EXERCISE OBJECTIVE. In the records that follow, count each line where the string "into" occurs. Provide the total and no other text.

[Transcribed page contents]
= Beginning of Section =
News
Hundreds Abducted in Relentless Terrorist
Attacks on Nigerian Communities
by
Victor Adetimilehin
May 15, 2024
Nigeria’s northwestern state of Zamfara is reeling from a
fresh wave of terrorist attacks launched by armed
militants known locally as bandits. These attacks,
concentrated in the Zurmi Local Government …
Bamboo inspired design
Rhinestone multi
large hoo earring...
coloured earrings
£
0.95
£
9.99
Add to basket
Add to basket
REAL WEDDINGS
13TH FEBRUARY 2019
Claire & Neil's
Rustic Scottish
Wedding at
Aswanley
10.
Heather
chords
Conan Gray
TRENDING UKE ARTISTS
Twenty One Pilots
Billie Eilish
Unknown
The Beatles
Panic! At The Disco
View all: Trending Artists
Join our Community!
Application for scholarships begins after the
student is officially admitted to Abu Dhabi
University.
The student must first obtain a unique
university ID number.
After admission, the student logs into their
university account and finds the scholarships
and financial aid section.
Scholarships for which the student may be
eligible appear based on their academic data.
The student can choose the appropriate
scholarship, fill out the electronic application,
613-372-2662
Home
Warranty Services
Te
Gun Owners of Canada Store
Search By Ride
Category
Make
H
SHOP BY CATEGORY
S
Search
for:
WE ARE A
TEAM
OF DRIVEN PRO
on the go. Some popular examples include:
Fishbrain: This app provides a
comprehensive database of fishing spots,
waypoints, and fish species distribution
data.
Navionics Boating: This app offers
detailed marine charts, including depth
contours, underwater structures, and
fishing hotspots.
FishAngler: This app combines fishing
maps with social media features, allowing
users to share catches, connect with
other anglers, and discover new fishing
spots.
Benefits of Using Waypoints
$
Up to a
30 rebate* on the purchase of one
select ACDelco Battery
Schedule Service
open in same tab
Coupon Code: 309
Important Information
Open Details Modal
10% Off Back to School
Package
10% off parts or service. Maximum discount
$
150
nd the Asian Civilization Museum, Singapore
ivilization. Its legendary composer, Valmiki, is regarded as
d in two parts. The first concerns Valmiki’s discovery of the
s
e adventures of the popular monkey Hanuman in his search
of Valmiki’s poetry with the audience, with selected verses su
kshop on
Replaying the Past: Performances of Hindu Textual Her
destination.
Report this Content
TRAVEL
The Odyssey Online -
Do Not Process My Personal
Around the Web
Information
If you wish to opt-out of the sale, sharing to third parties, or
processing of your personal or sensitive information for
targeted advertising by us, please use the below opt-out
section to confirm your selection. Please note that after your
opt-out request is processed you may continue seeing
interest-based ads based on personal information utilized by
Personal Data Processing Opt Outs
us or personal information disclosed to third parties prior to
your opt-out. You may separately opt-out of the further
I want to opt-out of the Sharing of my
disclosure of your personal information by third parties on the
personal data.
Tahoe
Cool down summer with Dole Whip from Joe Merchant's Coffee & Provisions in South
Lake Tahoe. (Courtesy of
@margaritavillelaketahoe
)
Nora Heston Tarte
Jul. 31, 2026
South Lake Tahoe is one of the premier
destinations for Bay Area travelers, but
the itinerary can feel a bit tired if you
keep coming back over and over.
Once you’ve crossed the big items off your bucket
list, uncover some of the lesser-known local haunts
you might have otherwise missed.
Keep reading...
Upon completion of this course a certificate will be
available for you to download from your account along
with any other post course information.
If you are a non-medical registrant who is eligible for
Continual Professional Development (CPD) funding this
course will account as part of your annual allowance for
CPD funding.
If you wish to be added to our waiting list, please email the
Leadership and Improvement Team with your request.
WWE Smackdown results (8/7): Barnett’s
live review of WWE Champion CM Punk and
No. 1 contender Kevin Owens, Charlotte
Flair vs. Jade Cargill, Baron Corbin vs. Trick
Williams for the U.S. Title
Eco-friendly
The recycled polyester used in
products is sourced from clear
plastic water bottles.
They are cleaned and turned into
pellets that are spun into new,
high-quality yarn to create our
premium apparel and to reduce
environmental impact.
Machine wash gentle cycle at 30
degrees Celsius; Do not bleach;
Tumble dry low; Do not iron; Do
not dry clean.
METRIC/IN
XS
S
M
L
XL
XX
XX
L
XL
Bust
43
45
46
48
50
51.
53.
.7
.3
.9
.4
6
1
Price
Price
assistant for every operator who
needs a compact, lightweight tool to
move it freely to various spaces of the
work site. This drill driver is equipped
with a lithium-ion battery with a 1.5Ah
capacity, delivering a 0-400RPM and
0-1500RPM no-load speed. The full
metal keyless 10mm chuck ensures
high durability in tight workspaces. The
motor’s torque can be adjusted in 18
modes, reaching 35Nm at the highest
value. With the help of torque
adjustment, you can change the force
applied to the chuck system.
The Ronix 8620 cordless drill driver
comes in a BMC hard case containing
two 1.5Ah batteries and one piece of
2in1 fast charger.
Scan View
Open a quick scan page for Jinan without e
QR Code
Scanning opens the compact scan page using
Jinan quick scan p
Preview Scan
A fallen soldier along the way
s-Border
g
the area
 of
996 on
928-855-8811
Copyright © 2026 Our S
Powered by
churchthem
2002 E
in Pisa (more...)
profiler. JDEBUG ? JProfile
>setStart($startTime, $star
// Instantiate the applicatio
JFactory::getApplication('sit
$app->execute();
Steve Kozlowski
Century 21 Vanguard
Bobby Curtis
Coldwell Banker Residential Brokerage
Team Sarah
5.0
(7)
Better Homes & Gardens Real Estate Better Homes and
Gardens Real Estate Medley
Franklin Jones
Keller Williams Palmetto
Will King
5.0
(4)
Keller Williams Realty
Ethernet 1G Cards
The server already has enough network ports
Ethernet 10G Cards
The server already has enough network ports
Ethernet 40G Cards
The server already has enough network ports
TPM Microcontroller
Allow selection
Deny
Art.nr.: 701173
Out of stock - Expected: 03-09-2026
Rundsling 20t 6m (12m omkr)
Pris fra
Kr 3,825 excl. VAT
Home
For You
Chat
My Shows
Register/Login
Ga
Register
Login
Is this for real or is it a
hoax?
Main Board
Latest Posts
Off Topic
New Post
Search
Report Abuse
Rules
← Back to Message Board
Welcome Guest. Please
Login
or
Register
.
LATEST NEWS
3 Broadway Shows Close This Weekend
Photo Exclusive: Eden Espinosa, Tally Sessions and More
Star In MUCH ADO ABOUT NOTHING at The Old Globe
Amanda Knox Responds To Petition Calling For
= End of Section =
WRITTEN ANSWER. 3